Scotland’s most expensive street, entry fee £1.7million
DICK Place in the Grange area of Edinburgh has been named Scotland’s most expensive street for the second year in a row.
The leafy suburban street of substantial Georgian and Victorian villas has an average house price of £1,686,000, according to sales figures from the Registers of Scotland.
Traditional family homes in Edinburgh continue to dominate the luxury property market – with ten out of 20 of the streets with the highest prices to be found in the capital.
However, Aberdeen, Glasgow and Ayr also have their own millionaire postcodes.
Property experts say Edinburgh has traditionally accounted for half of the most expensive streets in Scotland.
A fixed supply of substantial family homes combined with the capital’s role as an administrative and financial centre have kept prices high, even as property values fall elsewhere.
Being walking distance from some of Scotland’s top private schools is another reason house prices in the south of Edinburgh continue to buck the trend.
Nitesh Patel, economist at the Bank of Scotland, said: “Scotland’s most expensive streets are concentrated around the cities of Edinburgh, Glasgow and Aberdeen. Half of Scotland’s most desirable addresses are in the capital, which has a mixture of classical architecture in the Old Town, and Georgian buildings of the New Town, alongside modern developments in central locations.”
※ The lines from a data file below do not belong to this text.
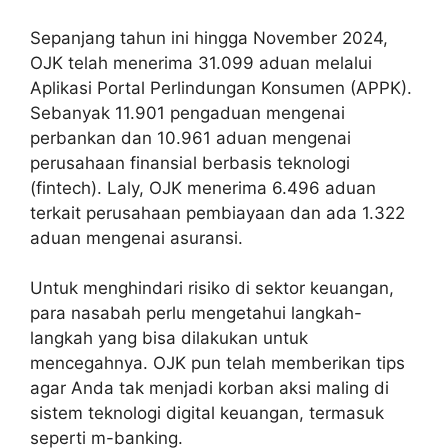
Sepanjang tahun ini hingga November 2024,
OJK telah menerima 31.099 aduan melalui
Aplikasi Portal Perlindungan Konsumen (APPK).
Sebanyak 11.901 pengaduan mengenai
perbankan dan 10.961 aduan mengenai
perusahaan finansial berbasis teknologi
(fintech). Laly, OJK menerima 6.496 aduan
terkait perusahaan pembiayaan dan ada 1.322
aduan mengenai asuransi.
Untuk menghindari risiko di sektor keuangan,
para nasabah perlu mengetahui langkah-
langkah yang bisa dilakukan untuk
mencegahnya. OJK pun telah memberikan tips
agar Anda tak menjadi korban aksi maling di
sistem teknologi digital keuangan, termasuk
seperti m-banking.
The Bank of Scotland based its data on the average price of sales over the past five years, but only counted streets that had seen more than seven sales.
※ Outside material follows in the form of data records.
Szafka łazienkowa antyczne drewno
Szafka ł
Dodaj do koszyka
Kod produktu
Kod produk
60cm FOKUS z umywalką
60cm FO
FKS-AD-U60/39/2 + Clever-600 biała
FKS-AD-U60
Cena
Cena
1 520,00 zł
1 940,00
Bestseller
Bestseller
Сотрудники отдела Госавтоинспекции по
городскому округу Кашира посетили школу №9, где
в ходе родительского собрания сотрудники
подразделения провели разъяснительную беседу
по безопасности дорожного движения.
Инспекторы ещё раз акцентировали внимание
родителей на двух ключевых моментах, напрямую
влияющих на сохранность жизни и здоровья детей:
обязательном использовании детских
According to the registers, Rubislaw Den South, in the West End of Aberdeen, falls into the second most expensive postcode in Scotland. Homes in this street have sold for an average £1,455,000 over the past five years. Altries Wood, in Mary- culter, Aberdeen, also makes it into the top 20 – with average house prices reaching £866,000.
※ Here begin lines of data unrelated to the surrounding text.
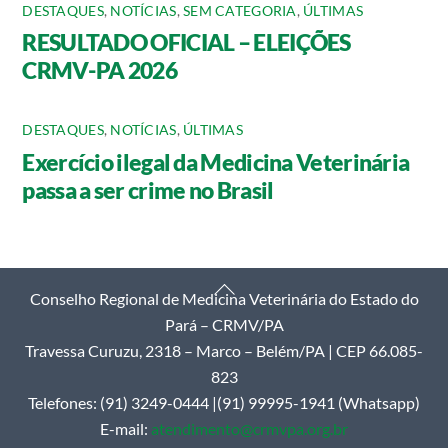
DESTAQUES
,
NOTÍCIAS
,
SEM CATEGORIA
,
ÚLTIMAS
RESULTADO OFICIAL – ELEIÇÕES
CRMV-PA 2026
DESTAQUES
,
NOTÍCIAS
,
ÚLTIMAS
Exercício ilegal da Medicina Veterinária
passa a ser crime no Brasil
Back
Conselho Regional de Medicina Veterinária do Estado do
To
Pará – CRMV/PA
Top
Travessa Curuzu, 2318 – Marco – Belém/PA | CEP 66.085-
823
Telefones: (91) 3249-0444 |(91) 99995-1941 (Whatsapp)
E-mail:
atendimento@crmvpa.org.br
Glasgow’s most expensive street is Park Drive in the popular commuter village of Thorntonhall, with prices reaching £923,000.
However, property analysts say even the top end of the market is feeling the pinch. Outside Edinburgh, sales of more than £1 million are now rare.
Research by estate agents Rettie and Co showed prices had increased by between 1.4 and 1.8 per cent in the south of Edinburgh – while elsewhere they had fallen by an average of 6 per cent.
Outside Scotland’s three major cities, the most expensive homes are on Mar Hall Avenue in Bishopton in Renfrewshire, (£929,000) and Belleisle Drive in Ayr (£823,000).
Despite the apparent buoyancy of the figures, estate agents reported a marked downturn in the top end of the property market over the last five years.
Savills head of residential research, Faisal Chowdhry, said: “In 2007 there were more than 300 sales in Scotland of property which cost more than a million, in 2011 this was down to 134 and in 2012 so far, the figures are down to around a hundred.”
He said the increase in stamp duty, the number of unsold homes and the financial downturn have all taken their toll.
Mr Chowdhry added: “One thing we have noticed is that the number of Scottish buyers in the prime property market is going down. Prime property is becoming increasingly reliant on non-Scottish and overseas buyers.”